__DATA__:
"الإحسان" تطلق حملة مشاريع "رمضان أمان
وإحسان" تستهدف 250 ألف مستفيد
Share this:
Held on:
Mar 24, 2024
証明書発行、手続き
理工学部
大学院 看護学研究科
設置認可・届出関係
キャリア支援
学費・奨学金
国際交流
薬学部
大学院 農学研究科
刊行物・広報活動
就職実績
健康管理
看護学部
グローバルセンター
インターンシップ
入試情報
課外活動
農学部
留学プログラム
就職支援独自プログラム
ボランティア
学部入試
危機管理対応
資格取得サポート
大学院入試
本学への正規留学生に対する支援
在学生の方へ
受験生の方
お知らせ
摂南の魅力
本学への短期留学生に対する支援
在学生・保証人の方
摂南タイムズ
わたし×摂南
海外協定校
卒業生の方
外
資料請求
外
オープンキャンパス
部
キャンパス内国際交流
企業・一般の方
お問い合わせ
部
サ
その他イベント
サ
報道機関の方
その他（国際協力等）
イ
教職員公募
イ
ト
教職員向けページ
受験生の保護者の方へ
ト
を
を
==
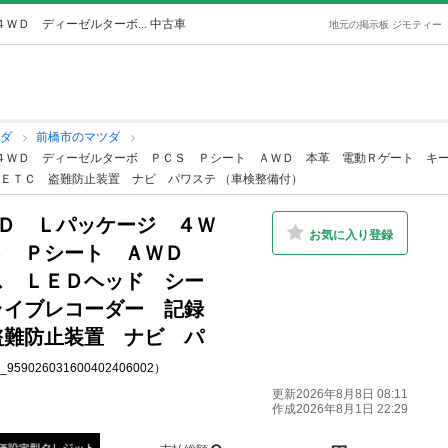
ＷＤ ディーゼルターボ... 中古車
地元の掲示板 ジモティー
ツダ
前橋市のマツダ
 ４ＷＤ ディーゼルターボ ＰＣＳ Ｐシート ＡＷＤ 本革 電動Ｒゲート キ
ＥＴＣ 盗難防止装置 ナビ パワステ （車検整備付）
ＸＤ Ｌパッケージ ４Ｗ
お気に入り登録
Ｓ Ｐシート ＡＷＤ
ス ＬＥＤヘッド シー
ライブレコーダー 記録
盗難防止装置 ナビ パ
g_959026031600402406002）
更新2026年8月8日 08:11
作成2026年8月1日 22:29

__WHAT NEEDS TO BE DONE__: Nothing but the lines above from the one containing "ＷＤ ディーゼルターボ... 中古車" through the one containing "作成2026年8月1日 22:29" should appear in the answer, each repeated exactly.

__PROBLEM SOLUTION__:
ＷＤ ディーゼルターボ... 中古車
地元の掲示板 ジモティー
ツダ
前橋市のマツダ
 ４ＷＤ ディーゼルターボ ＰＣＳ Ｐシート ＡＷＤ 本革 電動Ｒゲート キ
ＥＴＣ 盗難防止装置 ナビ パワステ （車検整備付）
ＸＤ Ｌパッケージ ４Ｗ
お気に入り登録
Ｓ Ｐシート ＡＷＤ
ス ＬＥＤヘッド シー
ライブレコーダー 記録
盗難防止装置 ナビ パ
g_959026031600402406002）
更新2026年8月8日 08:11
作成2026年8月1日 22:29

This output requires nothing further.